2. Many of Gauthier's ideas (that the synapsids split off first, that Reptilia should include birds, and that birds are descendants of a highly derived theropod) appear to have become cladistic dogma. Many cladists are defending these ideas using unparsimonious and/or scientifically untenable arguments, such as the idea that feathers may have evolved twice or that flight evolved from the ground up. Some of Gauthier's analyses have been criticized as being based on known symplesiomorphs and are therefore unreliable. Groups that are united on the basis of ancestral characters may be polyphyletic, as Gould pointed out in Wonderful Life.

3. Not so. The two mammalian lineages should form a single lineage. Take a look at Rodriguez-Robles et al.'s (2001, Mol. Phylogenetics and Evol. 18(2):227-237) cladogram, for example. The outgroup species they choose do not form an unresolved polytomy with the rubber boa at the base of the tree, unlike Rest et al.'s study.

4. Adding an amphibian would provide an unequivocal outgroup. It would result in a more robust phylogeny. Right now the choice of two mammals as outgroup may have resulted in the erroneous coding of some molecular synapomorphies as symplesiomorphs. Rest et al. would have eliminated the possibility that they had chosen a member of the ingroup as an outgroup by picking an amphibian (Lissamphibian) as an outgroup, even if they are confident that they did not owing to their belief that Gauthier's original analysis is unchallengeable scientific fact. They may have been tripped up by cladistic dogma.

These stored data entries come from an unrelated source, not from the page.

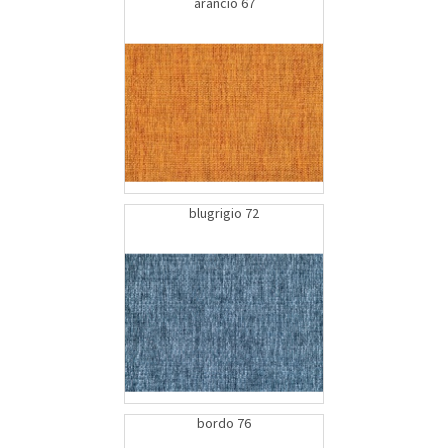
arancio 67
blugrigio 72
bordo 76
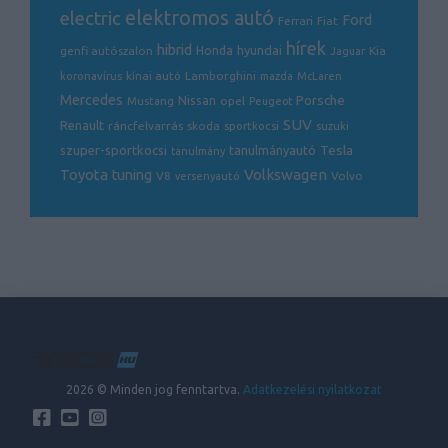
electric
elektromos autó
Ford
Ferrari
Fiat
hírek
hibrid
hyundai
genfi autószalon
Honda
Kia
Jaguar
Lamborghini
koronavírus
kínai autó
mazda
McLaren
Mercedes
Porsche
Nissan
opel
Mustang
Peugeot
SUV
Renault
ráncfelvarrás
skoda
sportkocsi
suzuki
Tesla
szuper-sportkocsi
tanulmányautó
tanulmány
Volkswagen
Toyota
tuning
V8
Volvo
versenyautó
2026 © Minden jog fenntartva.
Adatkezelési nyilatkozat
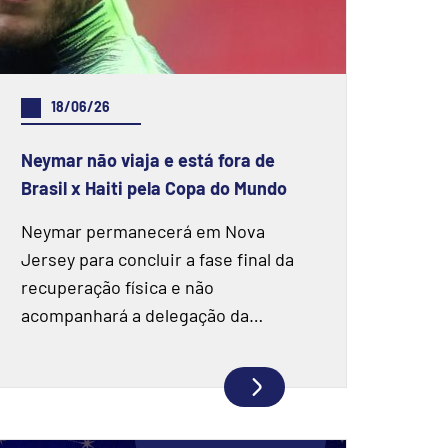
18/06/26
Neymar não viaja e está fora de
Brasil x Haiti pela Copa do Mundo
Neymar permanecerá em Nova
Jersey para concluir a fase final da
recuperação física e não
acompanhará a delegação da
Seleção Brasileira para o confronto
contra o Haiti pela Copa do Mundo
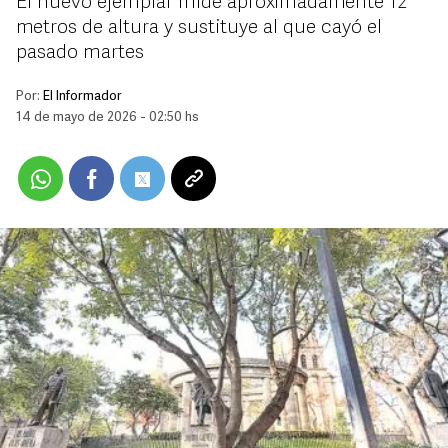
El nuevo ejemplar mide aproximadamente 12
metros de altura y sustituye al que cayó el
pasado martes
Por:
El Informador
14 de mayo de 2026 - 02:50 hs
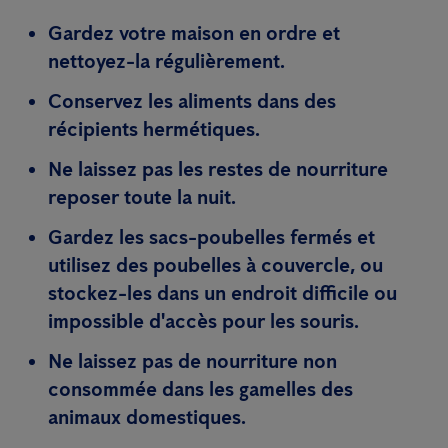
Gardez votre maison en ordre et
nettoyez-la régulièrement.
Conservez les aliments dans des
récipients hermétiques.
Ne laissez pas les restes de nourriture
reposer toute la nuit.
Gardez les sacs-poubelles fermés et
utilisez des poubelles à couvercle, ou
stockez-les dans un endroit difficile ou
impossible d'accès pour les souris.
Ne laissez pas de nourriture non
consommée dans les gamelles des
animaux domestiques.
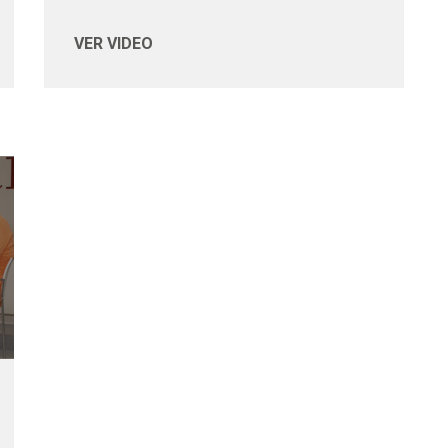
VER VIDEO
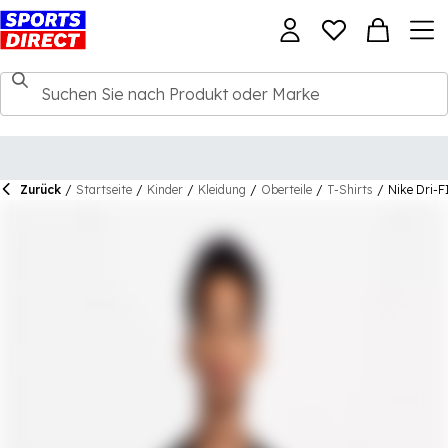
Zurück
/
Startseite
/
Kinder
/
Kleidung
/
Oberteile
/
T-Shirts
/
Nike Dri-FI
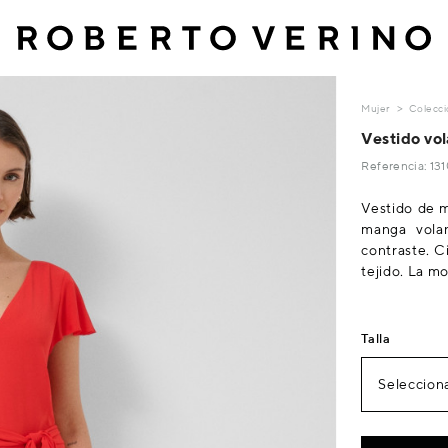
Mujer
Colecci
Vestido vol
Referencia: 1
Vestido de m
manga volan
contraste. C
tejido. La mo
Talla
Selecciona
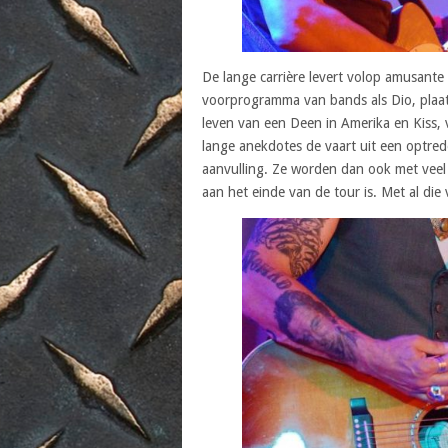
De lange carrière levert volop amusante
voorprogramma van bands als Dio, plaato
leven van een Deen in Amerika en Kiss, v
lange anekdotes de vaart uit een optred
aanvulling. Ze worden dan ook met veel
aan het einde van de tour is. Met al die 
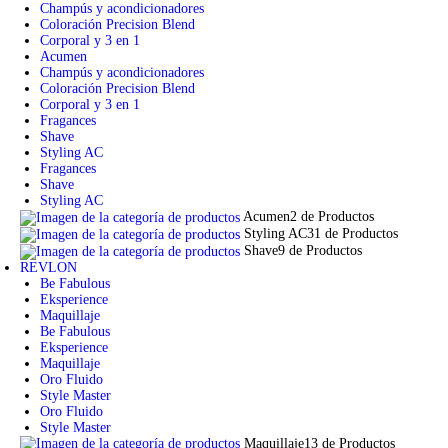
Champús y acondicionadores
Coloración Precision Blend
Corporal y 3 en 1
Acumen
Champús y acondicionadores
Coloración Precision Blend
Corporal y 3 en 1
Fragances
Shave
Styling AC
Fragances
Shave
Styling AC
Acumen
2 de Productos
Styling AC
31 de Productos
Shave
9 de Productos
REVLON
Be Fabulous
Eksperience
Maquillaje
Be Fabulous
Eksperience
Maquillaje
Oro Fluido
Style Master
Oro Fluido
Style Master
Maquillaje
13 de Productos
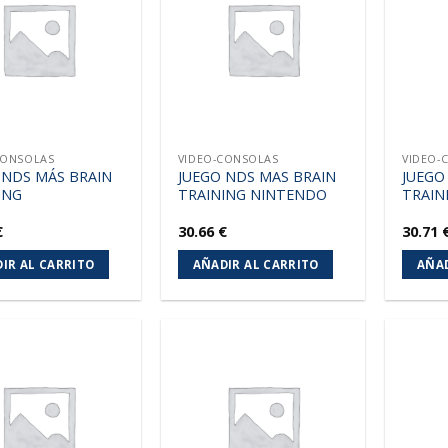
a la
a la
lista de
lista de
deseos
deseos
CONSOLAS
VIDEO-CONSOLAS
VIDEO-
 NDS MÁS BRAIN
JUEGO NDS MAS BRAIN
JUEGO
ING
TRAINING NINTENDO
TRAIN
€
30.66
€
30.71
IR AL CARRITO
AÑADIR AL CARRITO
AÑAD
Añadir
Añadir
a la
a la
lista de
lista de
deseos
deseos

5. Indeed, if the addition of an amphibian as outgroup changes the ingroup relationships, then turtles may not come out as descendants of a diapsid. If it does not change the topography of the cladogram, then it would lend support to the results. As it stands, the results appear unreliable. Either way, the results would be more reliable if an amphibian is picked as the outgroup.

6. Darwin emphatically rejected cladism when he i) championed character analysis (i.e ascertaining character goodness and homology) and ii) showed with an example how he would classify on the basis of not only branching order but morphological disparity. Darwin showed us how he would delimit taxa so that the resultant taxa may be paraphyletic if the descendants differ greatly from the parental taxa and how he would place the descendants in the same genus as the ancestor if little evolutionary change had taken place in a lineage. The cladists differ from Darwin and the Darwinians by ignoring morphological disparity in their classifications and by their intolerance of paraphyletic taxa.

7. Your declaration that Feduccia is "wrong" is little more than a re-assertion of current cladistic dogma, which has now been disproven by the discovery of Longisquama feathers. The likelihood that feathers evolved twice is even lower than the likelihood that limbs can reappear after it has been lost in a lineage. Feathers unequivocally evolved in the Triassic, well before the bird-like theropods evolved. Gauthier's cladogram requires not only that bird-like dinosaurs evolved not later than the Jurassic and then remain undetected in the fossil record until the late Cretaceous. But since the result of Gauthier's analysis has become cladistic dogma, the cladists will simply ignore the "mountain of evidence" that the opponents of the theropod origin of birds have accumulated in the past few decades. It takes an irrational person to believe that evolution is not a fact. It would take an equally irrational person to believe that birds evolved from a theropod, given the fact that many well preserved theropod skins show no evidence of feathers but the feathers of Longisquama display many of the unmistakable anatomical and developmental details of bird feathers.

CKing Dec 03, 2004 08:41 AM

Correction:

1. The ability to excrete uric acid is universal among amniotes. Uric acid excretion appears to have originated in the amniotic egg as a means to conserve water.